Last week we touched on the fact that arbitration agreements were making their way into many more settings than in the past. That includes different health care agreements between patients and providers. The trend is alarming, and it is important for Illinois community members to be on the look out for arbitration agreements. More residents need to understand the ramifications of being forced into arbitration when they are harmed by caregiving errors.

So what is so bad about arbitration? In short, the entire process is slanted to give big-defendants (like hospitals and medical clinics) advantages that they would not have in the traditional civil justice system. A few of the most important include;

The most critical problem with arbitration is that it deprives residents of their right to a jury trial. Americans have long treasured the importance of a group of neutral citizen decision makers reaching a resolution to end a dispute. After all, it is written into the Constitution. Large defendants do not like juries, however. That is because, unlike everywhere else, having more money or power is not an advantage with a jury. Everyone is on equal footing, and it is far more likely that the truth will bear out. That is exactly why arbitration gets rid of the jury and replaces it with a smaller group (usually one to three) of paid professionals. Companies are far more likely to have favorable outcomes with decided by arbiters instead of real community members.

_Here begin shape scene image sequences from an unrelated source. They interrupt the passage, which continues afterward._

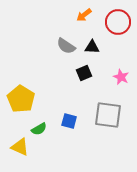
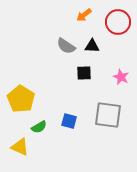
black triangle: moved 1 px up
black square: rotated 21 degrees clockwise
green semicircle: moved 2 px up
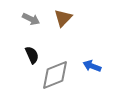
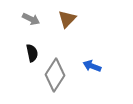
brown triangle: moved 4 px right, 1 px down
black semicircle: moved 2 px up; rotated 12 degrees clockwise
gray diamond: rotated 36 degrees counterclockwise
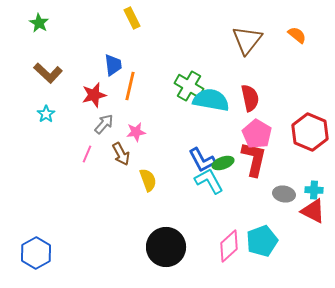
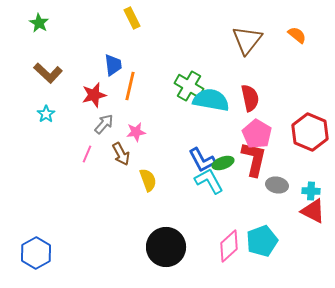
cyan cross: moved 3 px left, 1 px down
gray ellipse: moved 7 px left, 9 px up
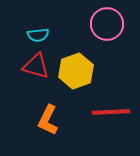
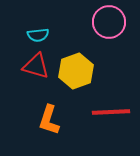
pink circle: moved 2 px right, 2 px up
orange L-shape: moved 1 px right; rotated 8 degrees counterclockwise
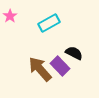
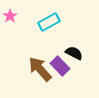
cyan rectangle: moved 1 px up
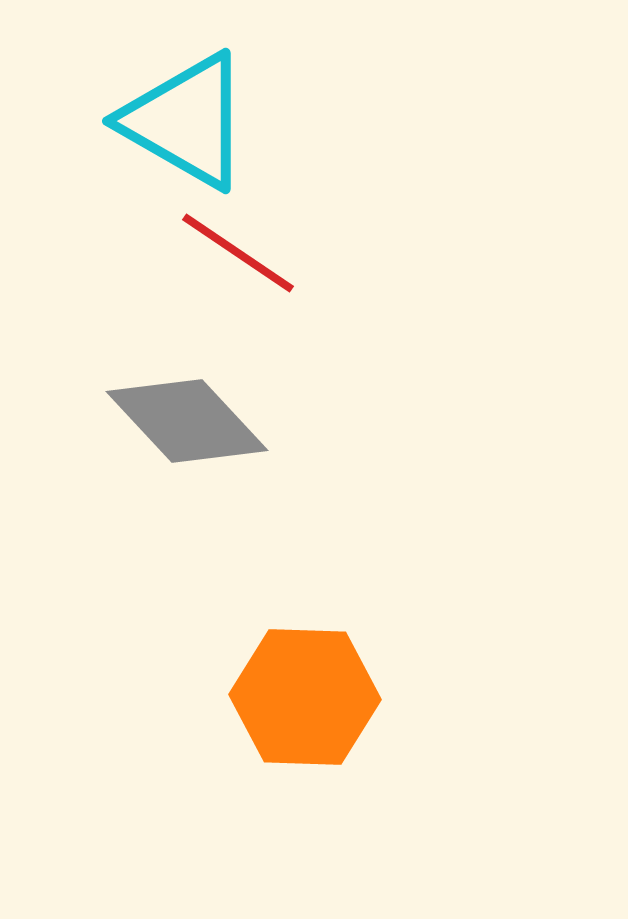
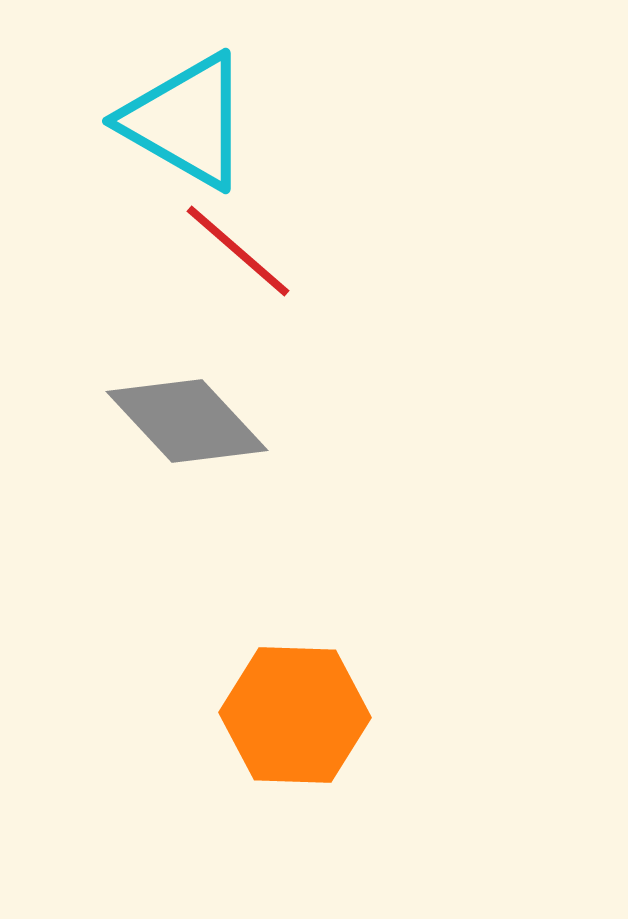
red line: moved 2 px up; rotated 7 degrees clockwise
orange hexagon: moved 10 px left, 18 px down
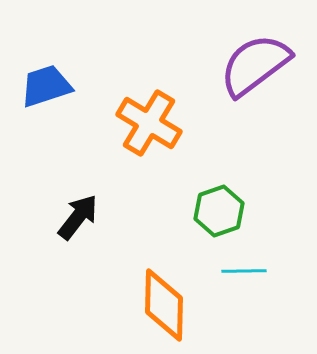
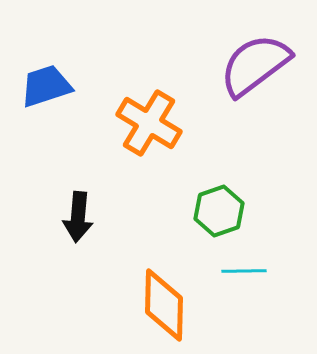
black arrow: rotated 147 degrees clockwise
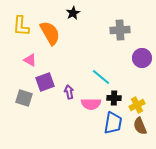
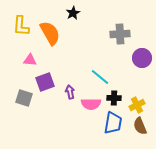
gray cross: moved 4 px down
pink triangle: rotated 24 degrees counterclockwise
cyan line: moved 1 px left
purple arrow: moved 1 px right
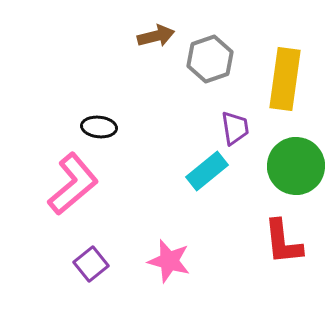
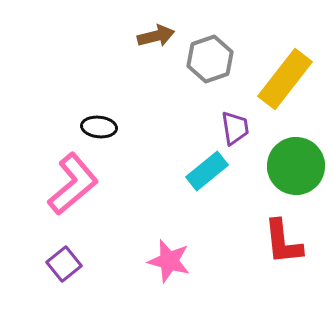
yellow rectangle: rotated 30 degrees clockwise
purple square: moved 27 px left
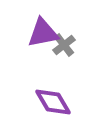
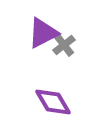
purple triangle: rotated 16 degrees counterclockwise
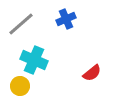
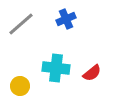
cyan cross: moved 22 px right, 8 px down; rotated 16 degrees counterclockwise
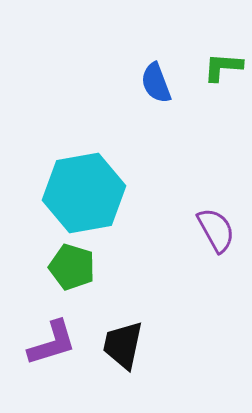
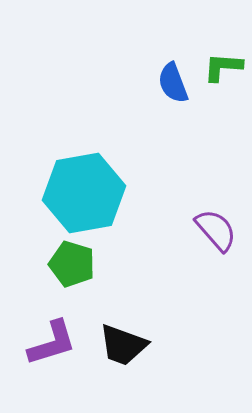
blue semicircle: moved 17 px right
purple semicircle: rotated 12 degrees counterclockwise
green pentagon: moved 3 px up
black trapezoid: rotated 82 degrees counterclockwise
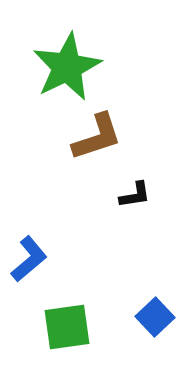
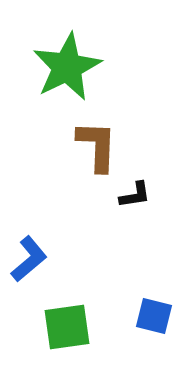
brown L-shape: moved 9 px down; rotated 70 degrees counterclockwise
blue square: moved 1 px left, 1 px up; rotated 33 degrees counterclockwise
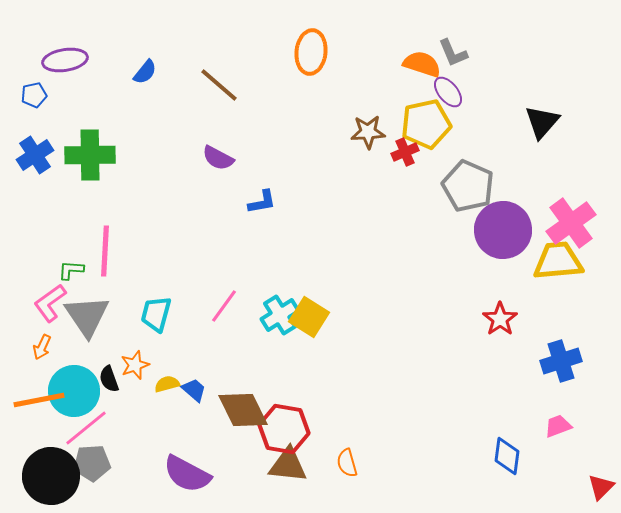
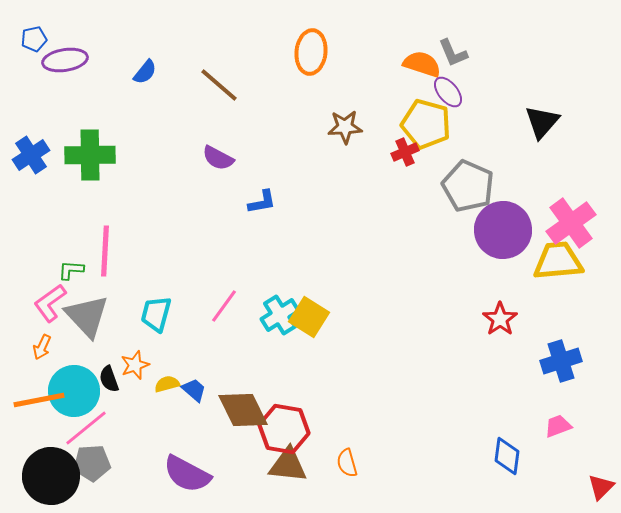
blue pentagon at (34, 95): moved 56 px up
yellow pentagon at (426, 124): rotated 27 degrees clockwise
brown star at (368, 132): moved 23 px left, 5 px up
blue cross at (35, 155): moved 4 px left
gray triangle at (87, 316): rotated 9 degrees counterclockwise
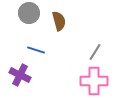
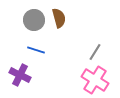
gray circle: moved 5 px right, 7 px down
brown semicircle: moved 3 px up
pink cross: moved 1 px right, 1 px up; rotated 32 degrees clockwise
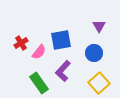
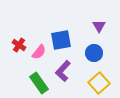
red cross: moved 2 px left, 2 px down; rotated 24 degrees counterclockwise
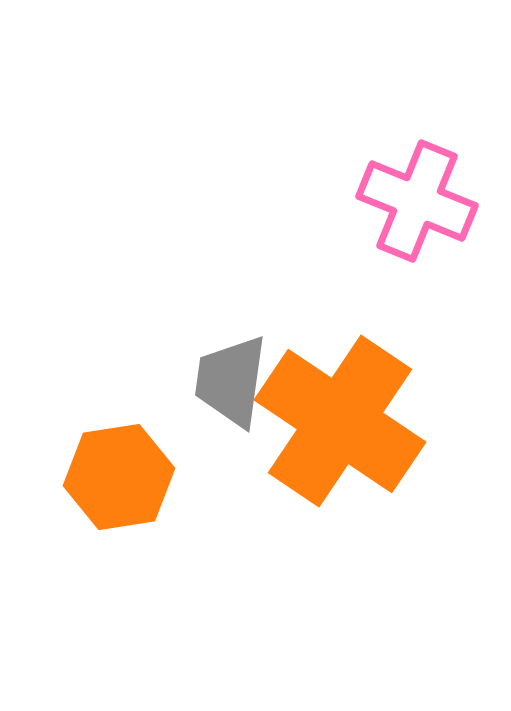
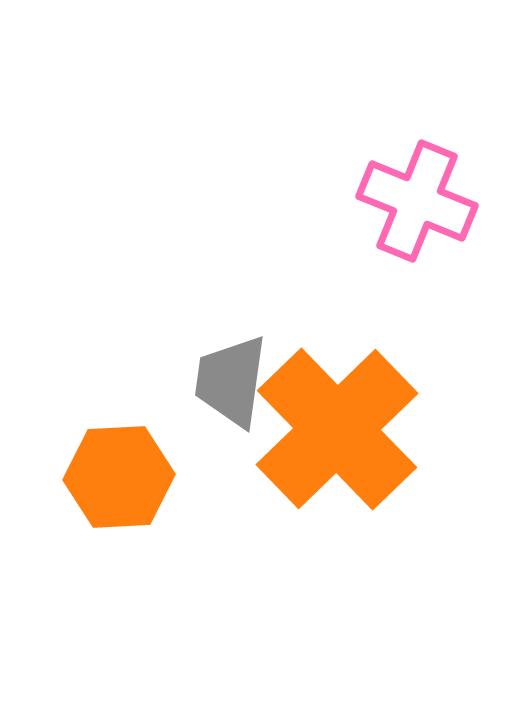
orange cross: moved 3 px left, 8 px down; rotated 12 degrees clockwise
orange hexagon: rotated 6 degrees clockwise
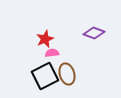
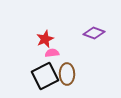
brown ellipse: rotated 15 degrees clockwise
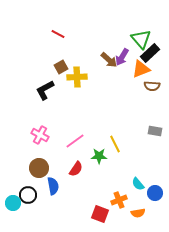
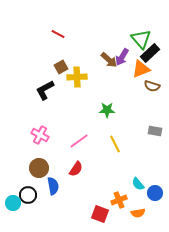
brown semicircle: rotated 14 degrees clockwise
pink line: moved 4 px right
green star: moved 8 px right, 46 px up
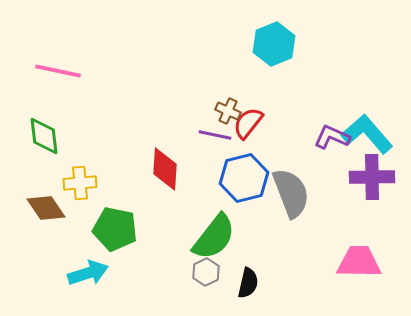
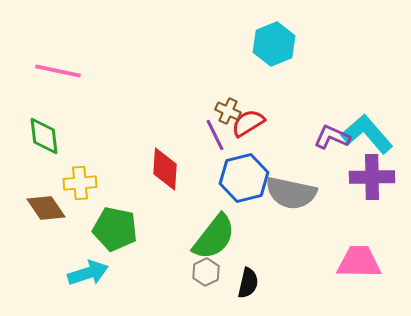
red semicircle: rotated 20 degrees clockwise
purple line: rotated 52 degrees clockwise
gray semicircle: rotated 123 degrees clockwise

In civil cases for medical malpractice, it is critical for the patient and their family to have robust time to collect evidence to prove their case. The hospital itself usually has the information on its own, in the form of medical records and the recollection of those involved in the care. For that reason, it is important for a discovery process to be in place that allows for full and fair sharing of information. As you might guess, arbitration usually creates strict limits on this process, making it harder to prove misconduct.

Arbitration is often claimed to be helpful because it lowers costs. In reality, arbitration often imposes a significant financial liability on plaintiffs, making it harder for all to have access to accountability and redress. In fact, some systems requires a “filing fee” in the amount of thousands of dollars. This is a huge barrier for those of lower means, throwing out the notion that justice should not be available only to the wealthy.

The civil justice system operates for the public and its proceedings are available to anyone. This serves as a critical safeguarding tool, incentivizing big entities to push for changes to avoid the public learning about their misdeeds. With arbitration, the public never learns of the misconduct, increasing the likelihood that it will happen again and again.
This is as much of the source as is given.